Nicole Hollis, founder of her eponymous firm, visited the site after the tsunami and before the demolition work began on the original public spaces and hale, the traditional Hawaiian housing structures used as guest bungalows. “Guestrooms were untouched and pieces of furniture were still in the rooms. [There was] a warehouse full of historic photos, uniforms, and artifacts to comb through,” she says. “This gave us a sense of what the experience would have been at the original Kona Village to start our design concept.”
Working with Walker Warner, Hollis and her team created a cohesive architectural and finish palette. The use of wire brushed oak wood floors, thatched roofs made of recycled materials, Douglas fir tongue and groove walls and ceilings, textural basalt flooring, and weathered cypress exteriors elicit a natural yet striking quality throughout the property.

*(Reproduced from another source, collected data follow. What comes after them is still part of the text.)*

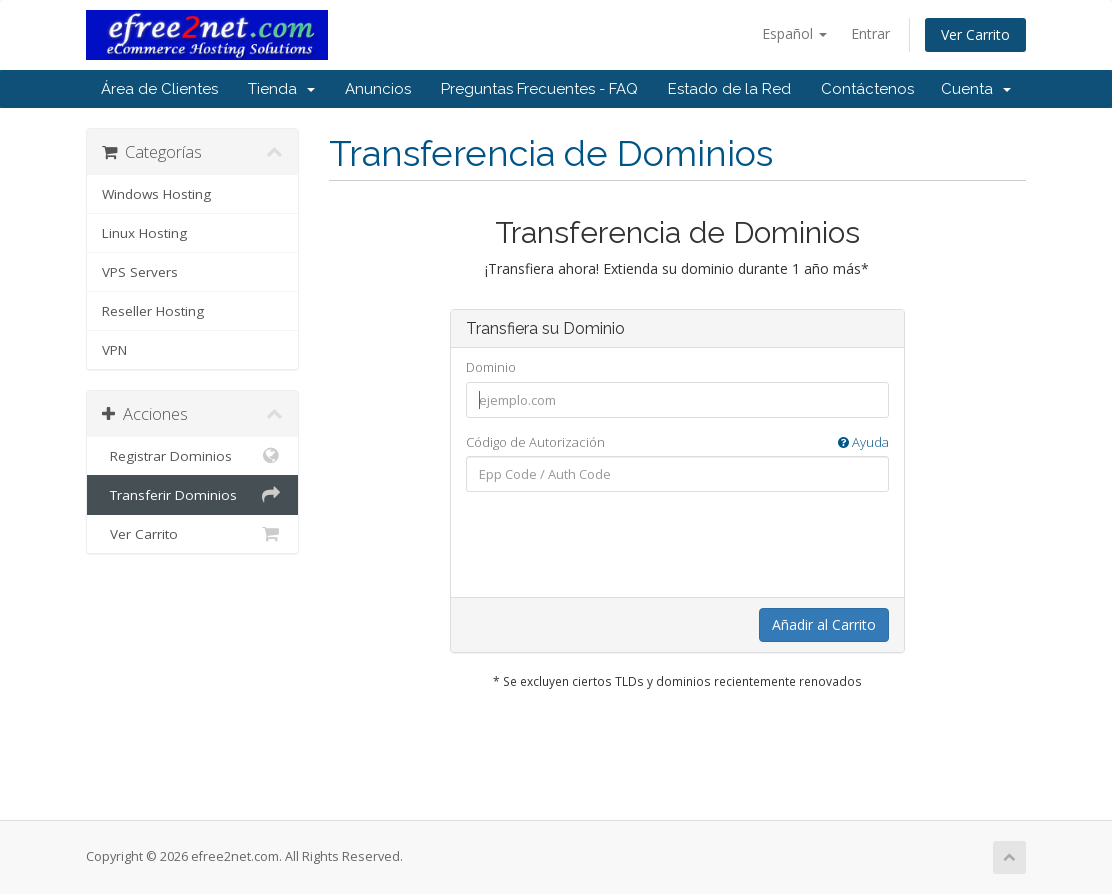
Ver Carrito (975, 34)
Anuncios (378, 89)
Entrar (870, 33)
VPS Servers (140, 272)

“The palettes were inspired from the site—from the weathered palm tree bark to the gradation of the color of the sand,” adds Hollis. “We wanted the buildings and interiors to be part of the land—a calm and grounding transition from interior to exterior—but then layer in one or two unique finishes for each area.”

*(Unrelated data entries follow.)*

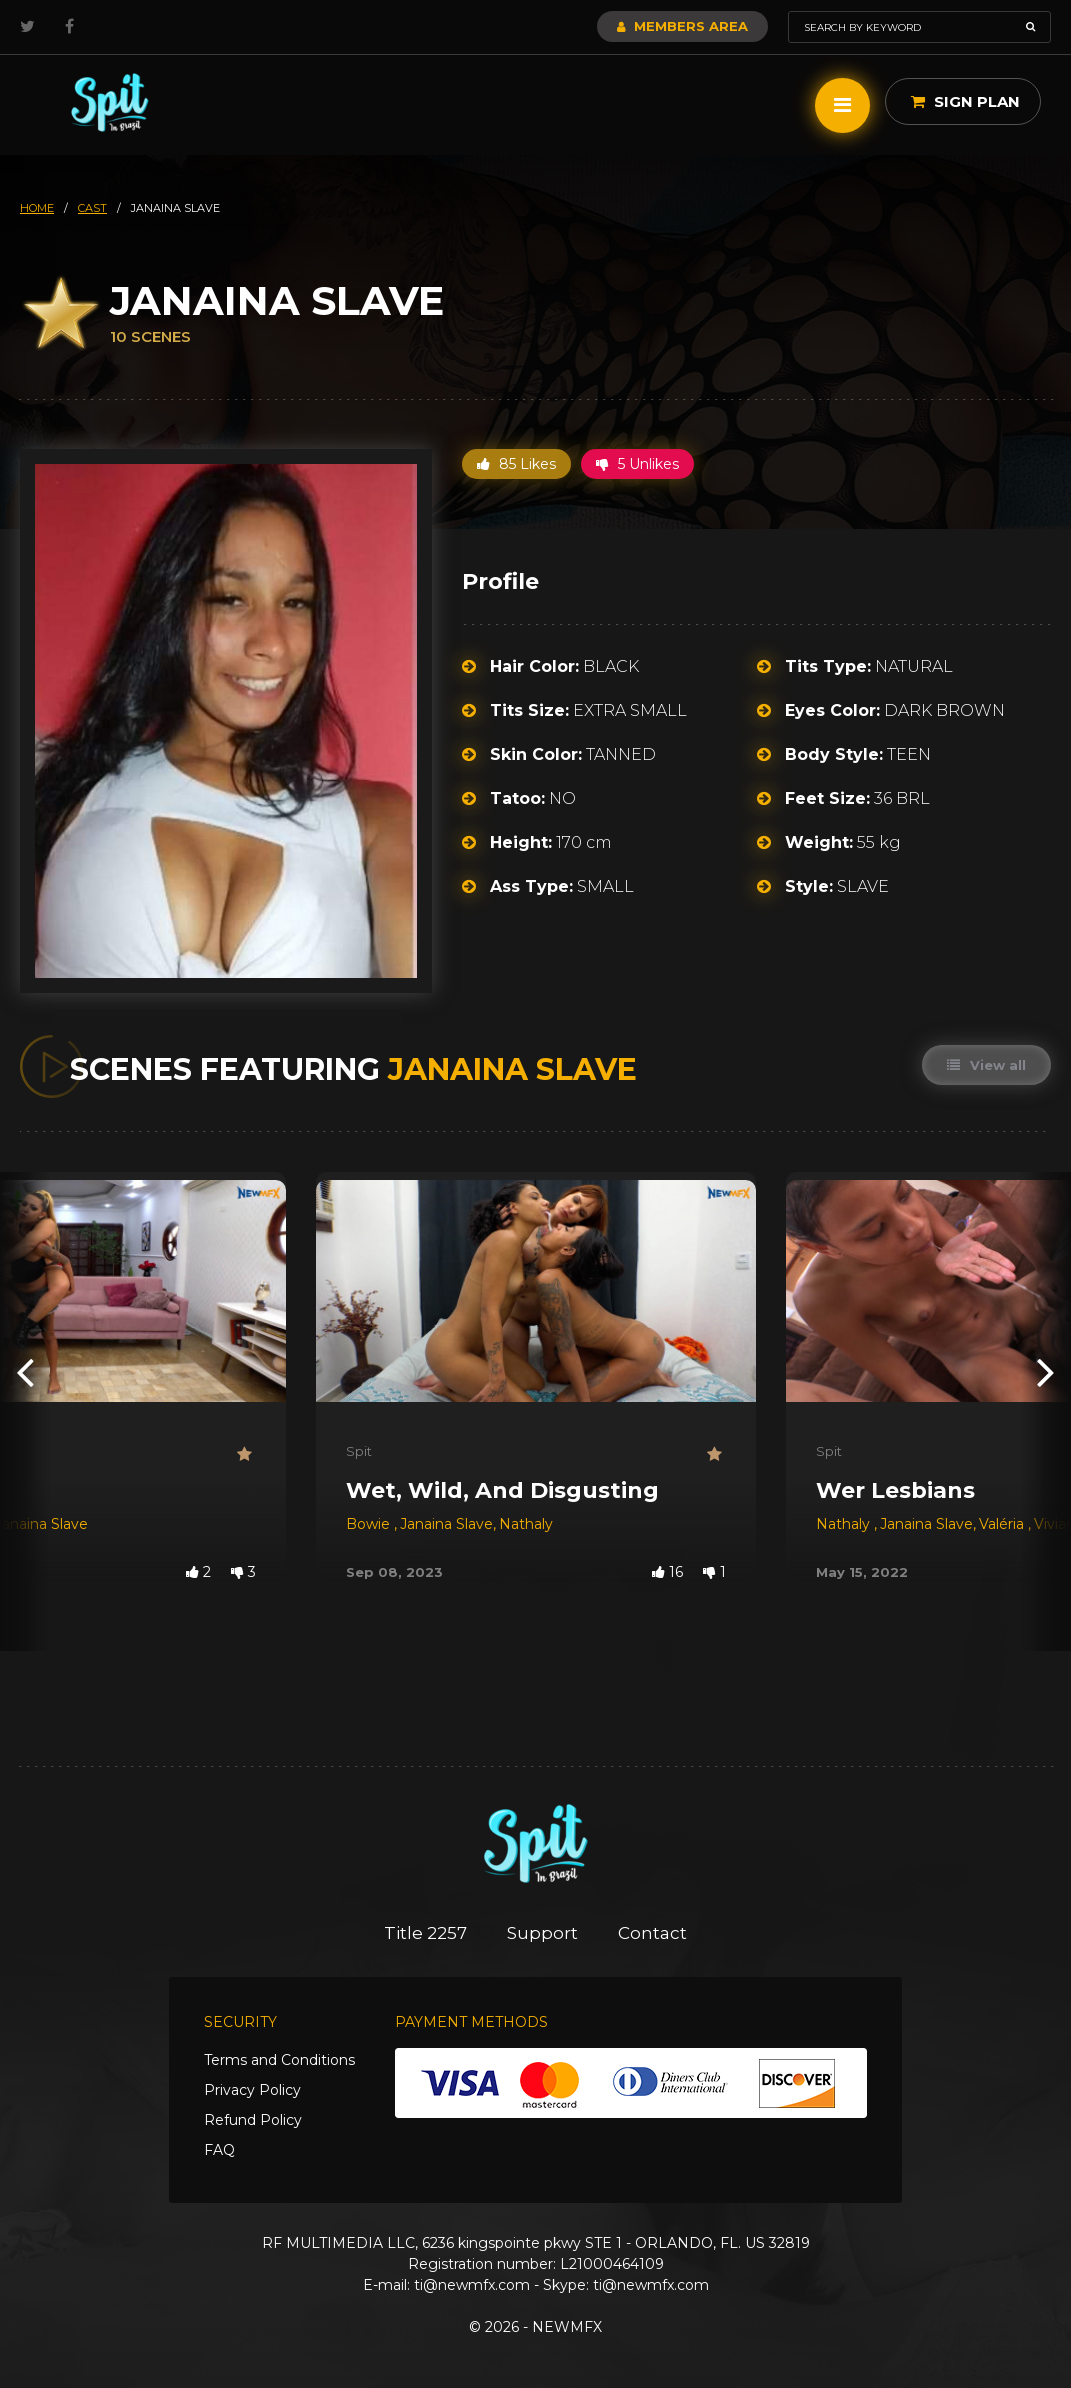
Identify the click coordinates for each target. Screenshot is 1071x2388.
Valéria (1003, 1524)
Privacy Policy (252, 2090)
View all (986, 1065)
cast (92, 208)
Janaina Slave (446, 1524)
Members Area (682, 26)
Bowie (370, 1524)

Each of the 150 guest hale carries a distinct design direction based on its geographic location. The red and black color palette in the North Village takes inspiration from the surrounding lava fields and the Mauna Kea volcano in the distance, while shades of blue and yellow in the South Village reflect the nearby shoreline and sea. By the lagoon, darker woods pair with deep green and teal, complementing the natural brackish waters. The rooms also encapsulate Kaʻūpūlehu’s rich history as a fishing village, with custom furnishings and décor informed by traditional Hawaiian motifs, such as handcrafted boat-shaped beds and decorative pieces inspired by fishing tools.
Over at the resort’s Asaya spa, guests are transported into a world that mimics the natural black lava flow on which the spa is built. The wellness spaces—which include a sauna, steam room, sun decks with hot and cold plunge pools, tranquility areas, and treatment rooms—are characterized by darker tones with a rugged quality that diverges from the rest of the property. Meanwhile, the F&B spaces, including Talk Story Bar, Shipwreck Bar, and Moana, have all reemerged with a modern touch that remains reminiscent of their former glory. In the latter, native Hawaiian sculptor and artist Kaili Chun crafted a ceiling installation that nods to crab claw-shaped canoe sails.

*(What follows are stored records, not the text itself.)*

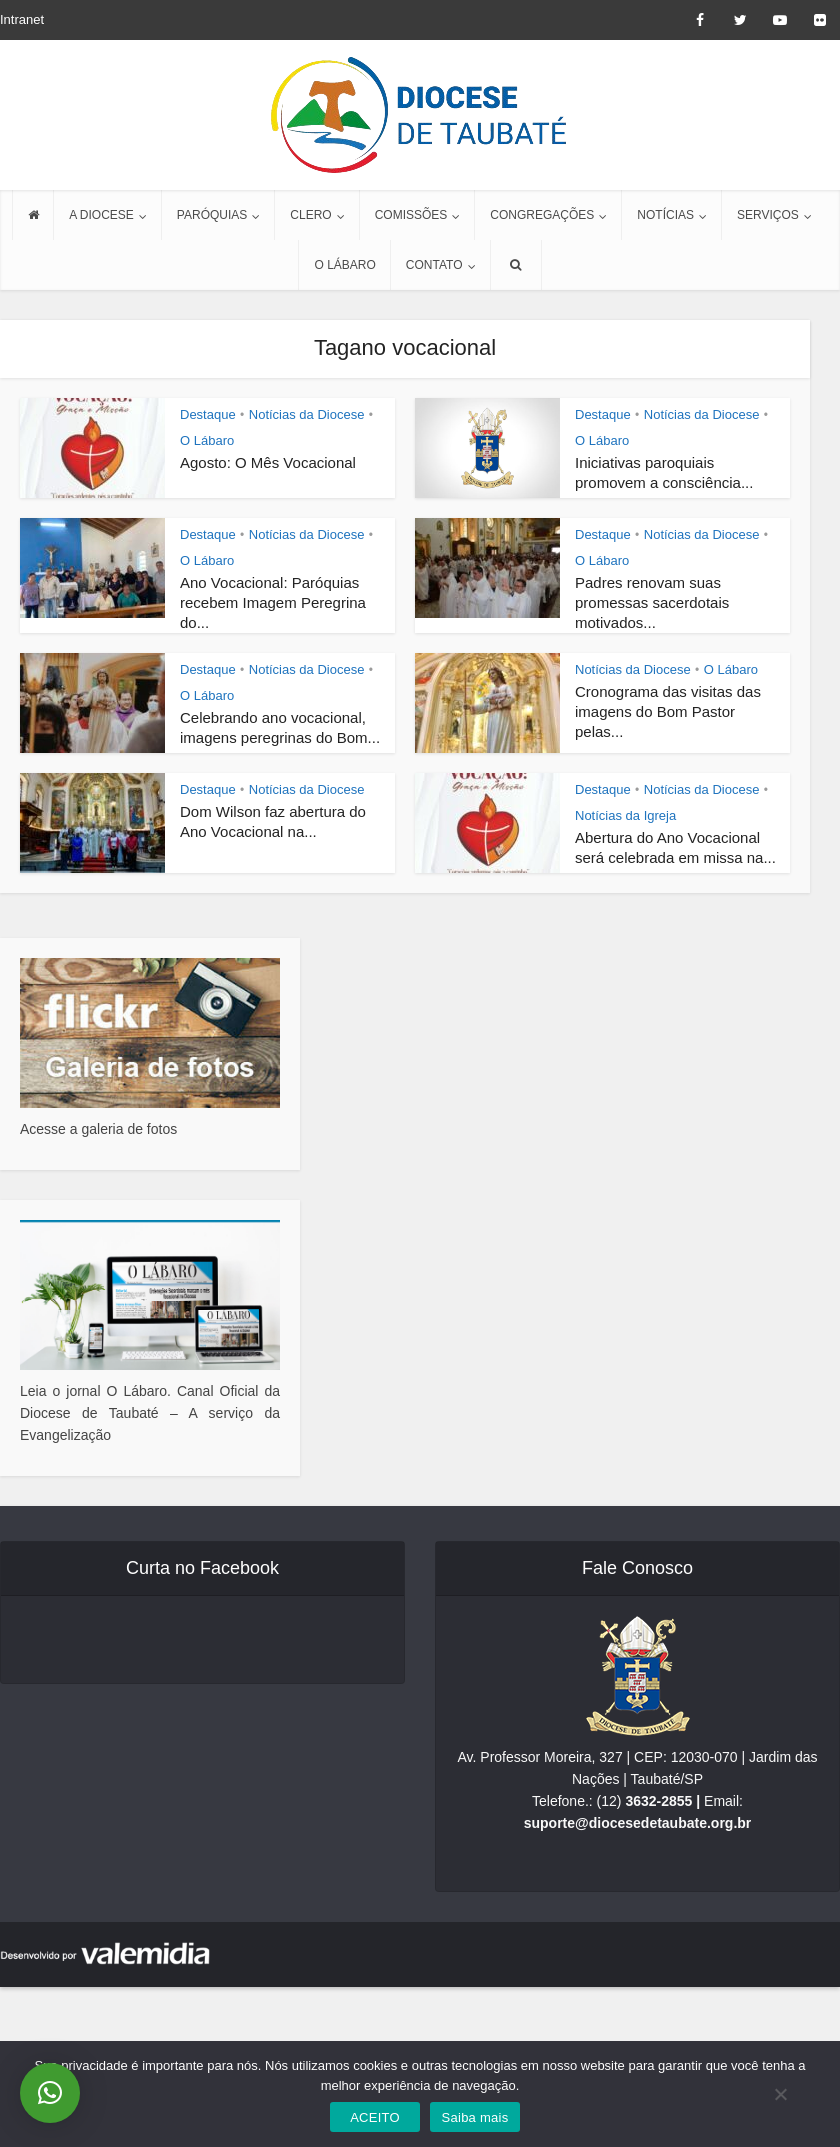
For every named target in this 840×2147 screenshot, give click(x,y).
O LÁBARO (344, 265)
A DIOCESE (101, 215)
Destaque (208, 414)
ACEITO (375, 2117)
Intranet (22, 19)
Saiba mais (475, 2117)
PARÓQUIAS (212, 215)
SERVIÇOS (768, 215)
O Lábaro (207, 440)
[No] (780, 2094)
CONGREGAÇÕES (542, 215)
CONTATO (434, 265)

Kona Village was thoughtfully renewed with the understanding that it sits on borrowed land, owned by the Kamehameha Schools, which should be protected along with its people and its stories. To that end, Hollis’ team collaborated closely with a cultural committee to curate a selection of art and furnishings by the next generation of Hawaiian artists and craftspeople, epitomizing the fusion of the past, present, and future.
“It was an experience that was like no other project,” Hollis says. “We were so fortunate to work with such a great team from the start that had so much history and stories of the site we were able to pull inspiration from. They were great guides to help us tailor selections and tell the story of native and Hawaiian artists.”